The one thing we know is that restaurateurs are scrappy people and we’re going to do whatever it takes to make it work. We’re not afraid of heavy lifting and margins have always been really tight. Restaurants have always faced a lot of challenges, be it staffing or product cost, but we’re also very determined people. We’re driven by passion. This is definitely uncharted water, but hard work is definitely not something that’s new to anyone who works in a restaurant.

On dealing with addiction in the restaurant industry

I think a lot of people who have addictive personalities are drawn to [what I was drawn to]: the kitchen and working in the environment of a restaurant that has four stars from The New York Times and three Michelin stars, working with luxury ingredients.
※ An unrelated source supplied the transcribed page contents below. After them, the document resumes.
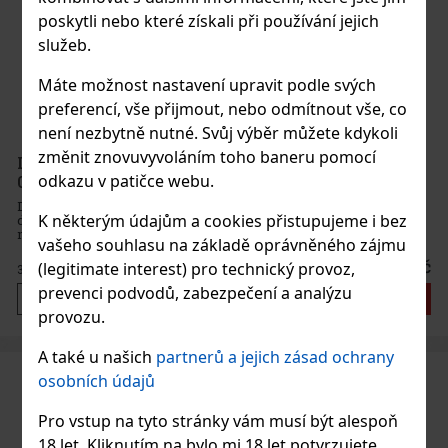
poskytli nebo které získali při používání jejich
služeb.
Máte možnost nastavení upravit podle svých
preferencí, vše přijmout, nebo odmítnout vše, co
není nezbytně nutné. Svůj výběr můžete kdykoli
změnit znovuvyvoláním toho baneru pomocí
Dictador Game Changer Beige & Orange Box 40%
odkazu v patičce webu.
0,7 l
Dictador Game Changer Beige & Orange Box je prémiový rum v
K některým údajům a cookies přistupujeme i bez
dárkovém boxu, který propojuje svět luxusních destilátů s
moderním uměním. Tato výrazná edice vznikla ve spolupráci s
vašeho souhlasu na základě oprávněného zájmu
francouzským umělcem Richardem Orlinskim, jehož rukopis se
promítá do
3 875 Kč
(legitimate interest) pro technický provoz,
3 202
Kč bez DPH
prevenci podvodů, zabezpečení a analýzu
Do košíku
provozu.
A také u našich
partnerů a jejich zásad ochrany
osobních údajů
Pro vstup na tyto stránky vám musí být alespoň
18 let. Kliknutím na bylo mi 18 let potvrzujete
There was a lot of pressure on me to be the best and to make the most beautiful food and there was a really high level of clientele. I think that all that mounted with the accessibility of nightlife in New York City, which was already a part of my [life]. I was a raver when I was younger, I love electronic music, so nightlife culture is just something that’s always been a part of me and, unfortunately for a lot of us, that comes with the drug use and that also leads to addiction. [A restaurant] is a [convenient] place to have an addiction because you can always find plenty of people to do drugs with and stay up all night with.

Obviously, this is not a lifestyle that’s conducive to being successful in a career, or even coming up among the ranks, but I was able to do that. It was definitely rough and definitely bumpy, and there was a time that it was fun. But then it became a pretty big problem with me being late for work and being dishonest with my employers. My performance suffered, but I never really gave up on cooking and I kept learning and I have an amazing mentor who really believed in me.

“When I was coming up in the industry, wellness and self-care and anxiety were not words that were ever discussed ― they were never a thing.”

[I left New York and eventually ended up in] California, where my alcoholism really came into play ― there are much fewer drugs there and there is a lot of drinking culture. But finally, when I moved to Portland to work at Departure and the Nines Hotel, I finally met someone who’s in Alcoholics Anonymous. I really thought about it for a few weeks, thought about if I was really ready to give up drinking and doing drugs and smoking cigarettes for the rest of my life, and I really could feel deep down inside that the answer was yes. That was 11 years ago.

I think my generation, Gen X, held on a little more to this masochistic, “You’ve got to show up early, you’ve got to work really hard, you have to stay late, you can’t complain” mentality. We just grew up extremely different than millennials ― we didn’t have the needs that millennials do and we just thought differently. When I was coming up in the industry, wellness and self-care and anxiety were not words that were ever discussed ― they were never a thing.

For me, everything completely changed when I got sober. In sobriety, there’s this thing called the “pink cloud” when you just think everything is great because so many amazing things are happening because you’re finally sober. I literally felt like I was on this pink cloud for almost seven years, until things got really, really hard. Five years in, I did “Top Chef,” and then things got really, really crazy. But I just had a very clear vision about who I wanted to be. I just challenged all the energy that I used to spend on partying and staying up late. I focused on making food, I focused on being healthy, I lost a bunch of weight and experimented with different diets. It’s a very personal thing, and I truly didn’t miss much at all. I stopped going to the bar and I would go running at night and I became a marathon runner and I pretty much trained for my first few marathons after work at night.

I think being able to experiment with different diets has allowed me to learn about all these amazing cuisines from around the world. Health and wellness is still extremely important to me, and getting sober put me on this path of using extreme health as much as possible.